At the core of the book are accounts of interviews the author conducted with quite an assortment of different people. Sometimes she traveled to different continents to interview them; other times she invited them to breakfast at her London apartment. Among the people she interviewed were a convicted murderer, a neuroscientist, the editor of the Financial Times (about miscreants in the financial sector), Candace Bushnell (of Sex and the City fame), Margaret Atwood, the founder of Ashley Madison (tag line: “Life is short. Have an affair.”), a whistleblower, a trend spotter, a woman who provided security for prominent people with targets on their backs, a political leader from Kenya who was imprisoned multiple times for his advocacy of human rights, an escapee from a concentration camp, a pop star from Turkey, an artist with a focus on celebrities, a game designer, and several military leaders.
Of course, in a book on morality in contemporary life politics is going to figure prominently. Collingsworth gets in some digs about Donald Trump and Bill Clinton, takes a few swipes at Hillary Clinton and slips in a snide remark about Barack Obama, thereby assuring that just about every American voter will feel annoyed with her at some point.
Probably every reader – whether American or not – will also find much to like about the book. The twenty-four chapters are short and breezy, and each one skillfully draws the reader into the one that follows.

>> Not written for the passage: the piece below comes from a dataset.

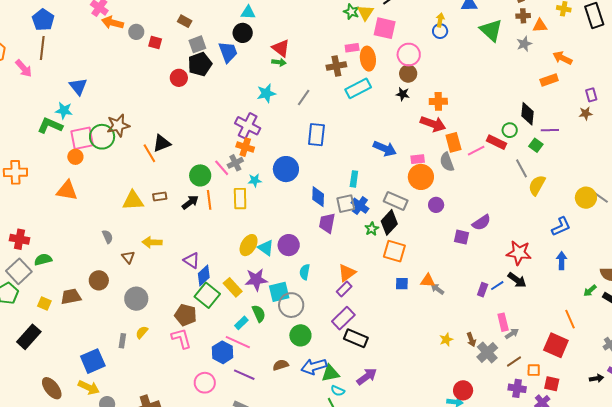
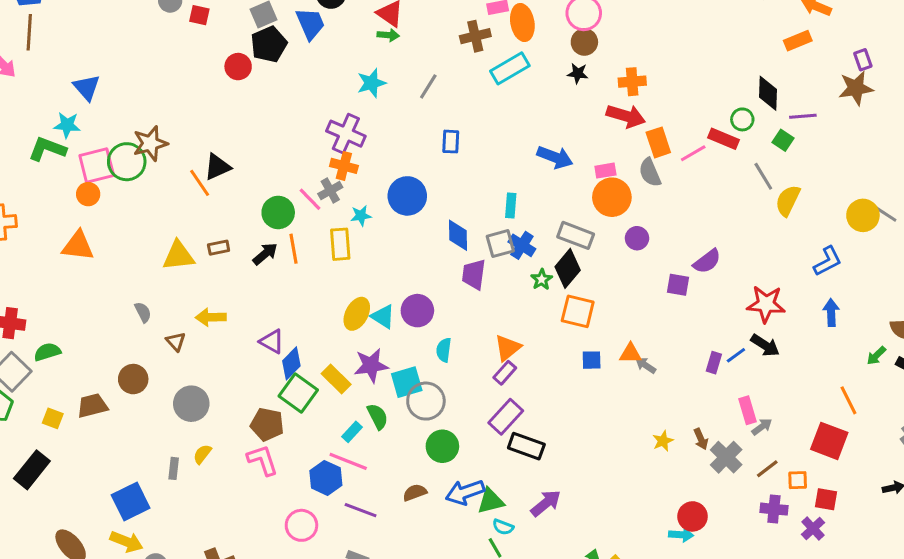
brown star: (586, 113) -> (856, 88), size x1.6
blue rectangle: (316, 135) -> (451, 142), size x0.7

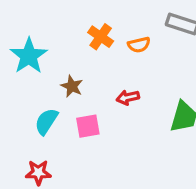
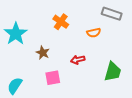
orange semicircle: (139, 45) -> (94, 33), moved
cyan semicircle: (46, 121) -> (15, 86), moved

When I took off my “sit back and enjoy it” hat and donned my social scientist cap, I found Behaving Badly exasperating. There is a vast scholarly literature on morality, including stacks of scientific studies. There are databases that make it easy to see the big picture of what is available, both in academic journals as well as books.
Collinsworth describes going to a library in London, where she types keywords into a computer then browses the shelves of the relevant sections. She chooses one book because it was written by an American, another because she likes one of the words in the title, and others for equally idiosyncratic reasons. She ends up finding a lot of relevant and telling tomes, but also misses all sorts of research and writing relevant to the questions that interest her. “There’s research on that!” was the note I wrote in the margins, over and over again.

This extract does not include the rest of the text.